** REQUIREMENT **
Print the entries that appear below, exactly as written and without their pictures.

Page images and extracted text
_ _ _
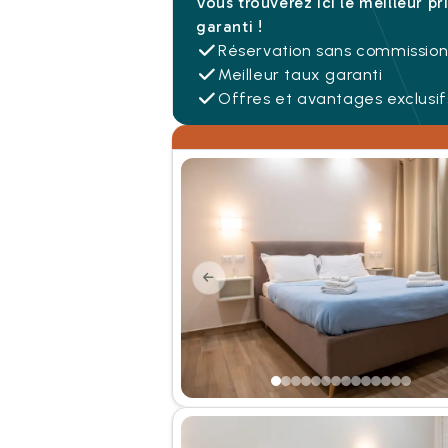
Vous trouverez ici le meilleur pr
garanti !
Réservation sans commissio
Meilleur taux garanti
Offres et avantages exclusif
_ _ _
** FINAL ANSWER **
Vous trouverez ici le meilleur pr
garanti !
Réservation sans commissio
Meilleur taux garanti
Offres et avantages exclusif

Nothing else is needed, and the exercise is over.